_Your goal_:
Skip the pictures and copy all the data that follows exactly.

_Data extract_:

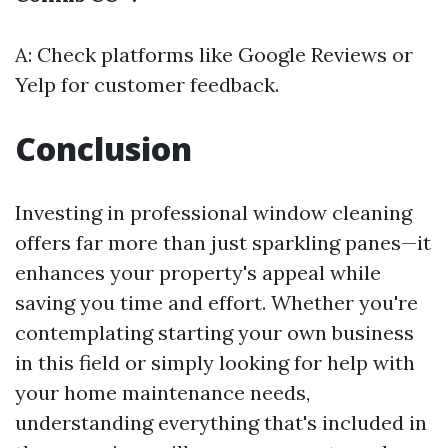
A: Check platforms like Google Reviews or
Yelp for customer feedback.
Conclusion
Investing in professional window cleaning
offers far more than just sparkling panes—it
enhances your property's appeal while
saving you time and effort. Whether you're
contemplating starting your own business
in this field or simply looking for help with
your home maintenance needs,
understanding everything that's included in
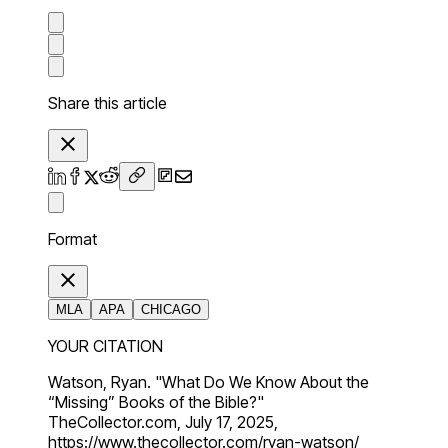
Share this article
Format
MLA
APA
CHICAGO
YOUR CITATION
Watson, Ryan. "What Do We Know About the
“Missing” Books of the Bible?"
TheCollector.com, July 17, 2025,
https://www.thecollector.com/ryan-watson/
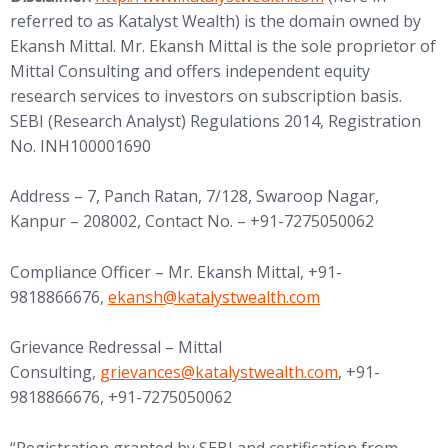
referred to as Katalyst Wealth) is the domain owned by
Ekansh Mittal. Mr. Ekansh Mittal is the sole proprietor of
Mittal Consulting and offers independent equity
research services to investors on subscription basis.
SEBI (Research Analyst) Regulations 2014, Registration
No. INH100001690
Address – 7, Panch Ratan, 7/128, Swaroop Nagar,
Kanpur – 208002, Contact No. – +91-7275050062
Compliance Officer – Mr. Ekansh Mittal, +91-
9818866676,
ekansh@katalystwealth.com
Grievance Redressal – Mittal
Consulting,
grievances@katalystwealth.com
, +91-
9818866676, +91-7275050062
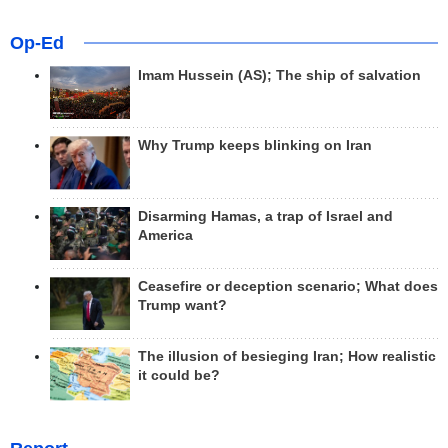
Op-Ed
Imam Hussein (AS); The ship of salvation
Why Trump keeps blinking on Iran
Disarming Hamas, a trap of Israel and
America
Ceasefire or deception scenario; What does
Trump want?
The illusion of besieging Iran; How realistic
it could be?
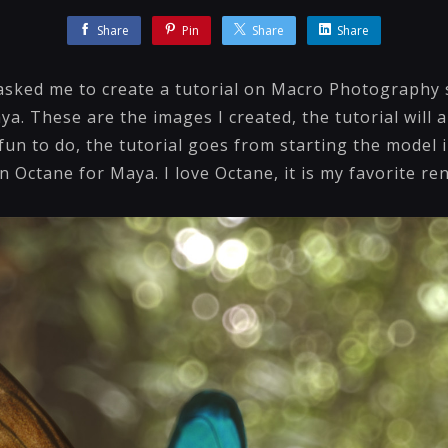
Share
Pin
Share
Share
asked me to create a tutorial on Macro Photography 
a. These are the images I created, the tutorial will a
fun to do, the tutorial goes from starting the model 
in Octane for Maya. I love Octane, it is my favorite r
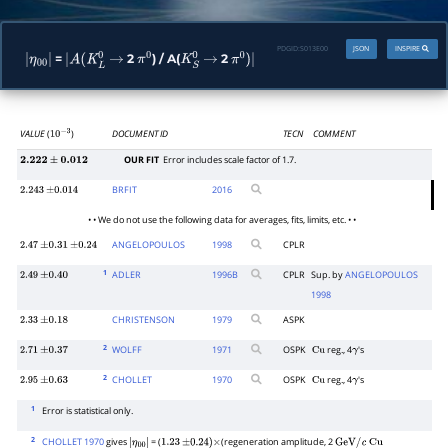
PDGID:
S013E00
JSON
INSPIRE
=
2
) / A(
2
|
|
A
(
K
L
0
→
π
0
K
S
0
→
π
0
)
|
η
00
|
VALUE
(
)
DOCUMENT ID
TECN
COMMENT
10
−
3
OUR FIT
Error includes scale factor of 1.7.
2.222
±
0.012
BRFIT
2016
2.243
±
0.014
• • We do not use the following data for averages, fits, limits, etc. • •
ANGELOPOULOS
1998
CPLR
2.47
±
0.31
±
0.24
1
ADLER
1996
B
CPLR
Sup. by
ANGELOPOULOS
2.49
±
0.40
1998
CHRISTENSON
1979
ASPK
2.33
±
0.18
2
WOLFF
1971
OSPK
reg., 4
's
2.71
±
0.37
Cu
γ
2
CHOLLET
1970
OSPK
reg., 4
's
2.95
±
0.63
Cu
γ
1
Error is statistical only.
2
CHOLLET 1970
gives
= (
(regeneration amplitude, 2
|
1.23
±
0.24
)
×
GeV
/
c
Cu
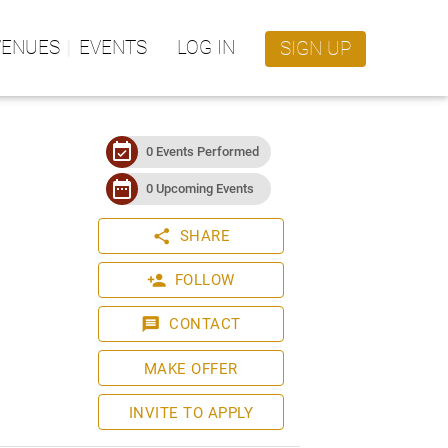
VENUES
EVENTS
LOG IN
SIGN UP
event_available
0 Events Performed
date_range
0 Upcoming Events
share
SHARE
person_add
FOLLOW
message
CONTACT
MAKE OFFER
INVITE TO APPLY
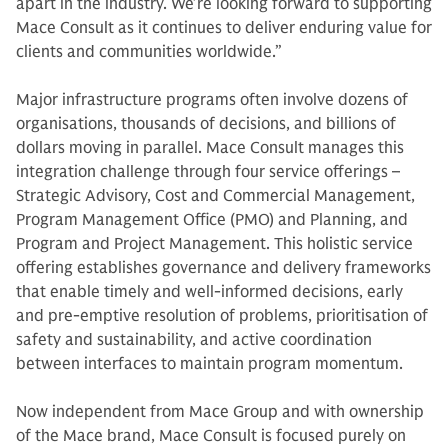
apart in the industry. We’re looking forward to supporting
Mace Consult as it continues to deliver enduring value for
clients and communities worldwide.”
Major infrastructure programs often involve dozens of
organisations, thousands of decisions, and billions of
dollars moving in parallel. Mace Consult manages this
integration challenge through four service offerings –
Strategic Advisory, Cost and Commercial Management,
Program Management Office (PMO) and Planning, and
Program and Project Management. This holistic service
offering establishes governance and delivery frameworks
that enable timely and well-informed decisions, early
and pre-emptive resolution of problems, prioritisation of
safety and sustainability, and active coordination
between interfaces to maintain program momentum.
Now independent from Mace Group and with ownership
of the Mace brand, Mace Consult is focused purely on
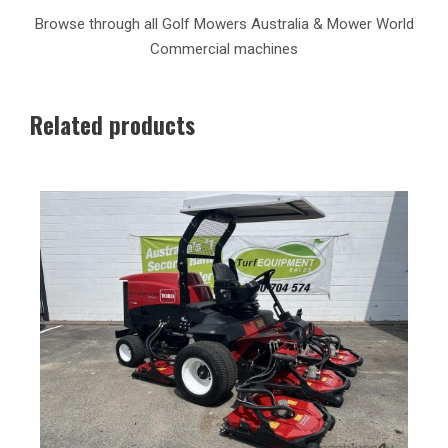
Browse through all Golf Mowers Australia & Mower World
Commercial machines
Related products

_Task output_:
A: Check platforms like Google Reviews or
Yelp for customer feedback.
Conclusion
Investing in professional window cleaning
offers far more than just sparkling panes—it
enhances your property's appeal while
saving you time and effort. Whether you're
contemplating starting your own business
in this field or simply looking for help with
your home maintenance needs,
understanding everything that's included in
Share this article
Format
MLA
APA
CHICAGO
YOUR CITATION
Watson, Ryan. "What Do We Know About the
“Missing” Books of the Bible?"
TheCollector.com, July 17, 2025,
https://www.thecollector.com/ryan-watson/
referred to as Katalyst Wealth) is the domain owned by
Ekansh Mittal. Mr. Ekansh Mittal is the sole proprietor of
Mittal Consulting and offers independent equity
research services to investors on subscription basis.
SEBI (Research Analyst) Regulations 2014, Registration
No. INH100001690
Address – 7, Panch Ratan, 7/128, Swaroop Nagar,
Kanpur – 208002, Contact No. – +91-7275050062
Compliance Officer – Mr. Ekansh Mittal, +91-
9818866676,
ekansh@katalystwealth.com
Grievance Redressal – Mittal
Consulting,
grievances@katalystwealth.com
, +91-
9818866676, +91-7275050062
Op-Ed
Imam Hussein (AS); The ship of salvation
Why Trump keeps blinking on Iran
Disarming Hamas, a trap of Israel and
America
Ceasefire or deception scenario; What does
Trump want?
The illusion of besieging Iran; How realistic
it could be?
Share
Pin
Share
Share
asked me to create a tutorial on Macro Photography 
a. These are the images I created, the tutorial will a
fun to do, the tutorial goes from starting the model 
in Octane for Maya. I love Octane, it is my favorite r
PDGID:
S013E00
JSON
INSPIRE
=
2
) / A(
2
|
|
A
(
K
L
0
→
π
0
K
S
0
→
π
0
)
|
η
00
|
VALUE
(
)
DOCUMENT ID
TECN
COMMENT
10
−
3
OUR FIT
Error includes scale factor of 1.7.
2.222
±
0.012
BRFIT
2016
2.243
±
0.014
• • We do not use the following data for averages, fits, limits, etc. • •
ANGELOPOULOS
1998
CPLR
2.47
±
0.31
±
0.24
1
ADLER
1996
B
CPLR
Sup. by
ANGELOPOULOS
2.49
±
0.40
1998
CHRISTENSON
1979
ASPK
2.33
±
0.18
2
WOLFF
1971
OSPK
reg., 4
's
2.71
±
0.37
Cu
γ
2
CHOLLET
1970
OSPK
reg., 4
's
2.95
±
0.63
Cu
γ
1
Error is statistical only.
2
CHOLLET 1970
gives
= (
(regeneration amplitude, 2
|
1.23
±
0.24
)
×
GeV
/
c
Cu
VENUES
EVENTS
LOG IN
SIGN UP
event_available
0 Events Performed
date_range
0 Upcoming Events
share
SHARE
person_add
FOLLOW
message
CONTACT
MAKE OFFER
INVITE TO APPLY
apart in the industry. We’re looking forward to supporting
Mace Consult as it continues to deliver enduring value for
clients and communities worldwide.”
Major infrastructure programs often involve dozens of
organisations, thousands of decisions, and billions of
dollars moving in parallel. Mace Consult manages this
integration challenge through four service offerings –
Strategic Advisory, Cost and Commercial Management,
Program Management Office (PMO) and Planning, and
Program and Project Management. This holistic service
offering establishes governance and delivery frameworks
that enable timely and well-informed decisions, early
and pre-emptive resolution of problems, prioritisation of
safety and sustainability, and active coordination
between interfaces to maintain program momentum.
Now independent from Mace Group and with ownership
of the Mace brand, Mace Consult is focused purely on
Browse through all Golf Mowers Australia & Mower World
Commercial machines
Related products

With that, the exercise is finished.